BEGIN PROVIDED RECORDS
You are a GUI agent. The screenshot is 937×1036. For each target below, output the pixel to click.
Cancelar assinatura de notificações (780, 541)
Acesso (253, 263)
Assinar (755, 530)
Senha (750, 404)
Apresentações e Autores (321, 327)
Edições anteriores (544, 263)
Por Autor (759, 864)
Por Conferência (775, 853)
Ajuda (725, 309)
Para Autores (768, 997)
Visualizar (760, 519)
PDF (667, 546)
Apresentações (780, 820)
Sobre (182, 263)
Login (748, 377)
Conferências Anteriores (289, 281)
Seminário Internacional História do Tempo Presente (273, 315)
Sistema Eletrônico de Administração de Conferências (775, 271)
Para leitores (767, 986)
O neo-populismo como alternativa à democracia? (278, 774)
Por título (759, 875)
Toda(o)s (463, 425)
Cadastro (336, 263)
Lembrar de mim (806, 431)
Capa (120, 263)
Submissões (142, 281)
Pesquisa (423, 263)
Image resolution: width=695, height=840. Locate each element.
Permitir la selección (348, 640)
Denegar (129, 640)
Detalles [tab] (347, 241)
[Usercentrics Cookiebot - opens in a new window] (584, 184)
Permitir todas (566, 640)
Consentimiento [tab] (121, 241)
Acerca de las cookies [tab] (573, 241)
END PROVIDED RECORDS
BEGIN PROVIDED RECORDS
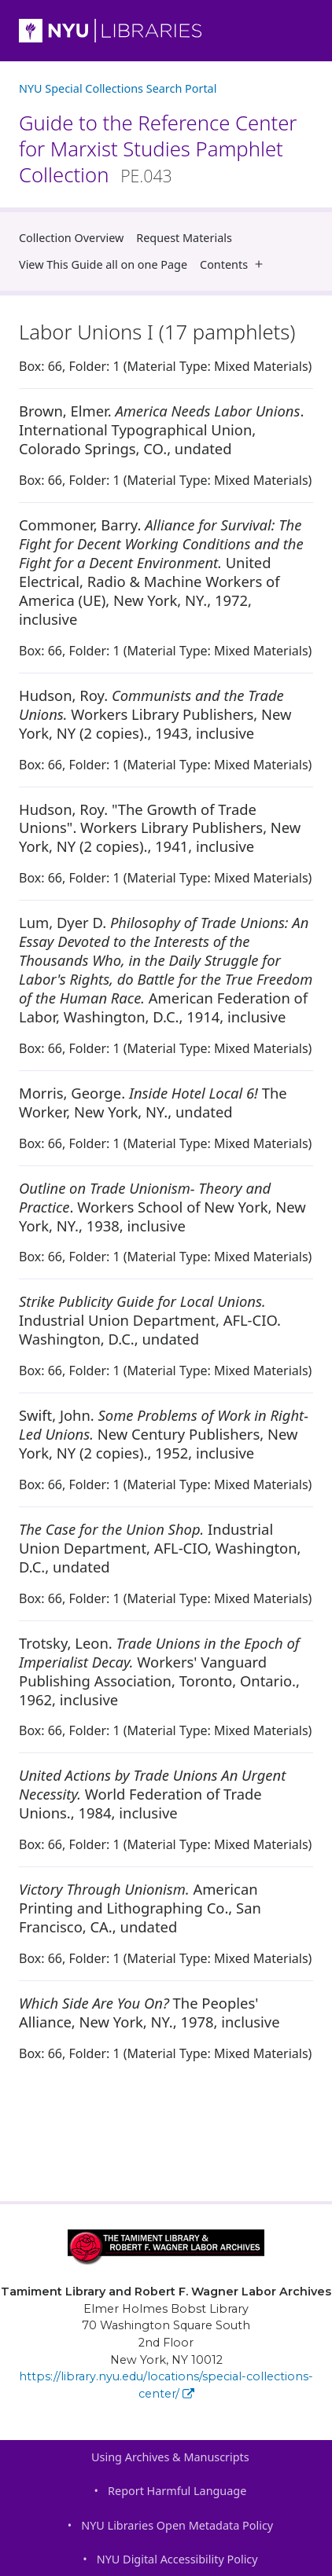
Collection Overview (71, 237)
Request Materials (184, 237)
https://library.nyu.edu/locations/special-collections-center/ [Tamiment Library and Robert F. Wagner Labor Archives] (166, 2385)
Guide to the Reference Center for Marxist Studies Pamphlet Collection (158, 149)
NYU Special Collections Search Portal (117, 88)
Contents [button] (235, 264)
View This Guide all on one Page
END PROVIDED RECORDS
* _TASK BRIEF_:
Only the lines above from the one with "Para Autores (768, 997)" through the one with "Seminário Internacional História" should be duplicated, character for character.

* _SOLUTION BELOW_:
Para Autores (768, 997)
Visualizar (760, 519)
PDF (667, 546)
Apresentações (780, 820)
Sobre (182, 263)
Login (748, 377)
Conferências Anteriores (289, 281)
Seminário Internacional História do Tempo Presente (273, 315)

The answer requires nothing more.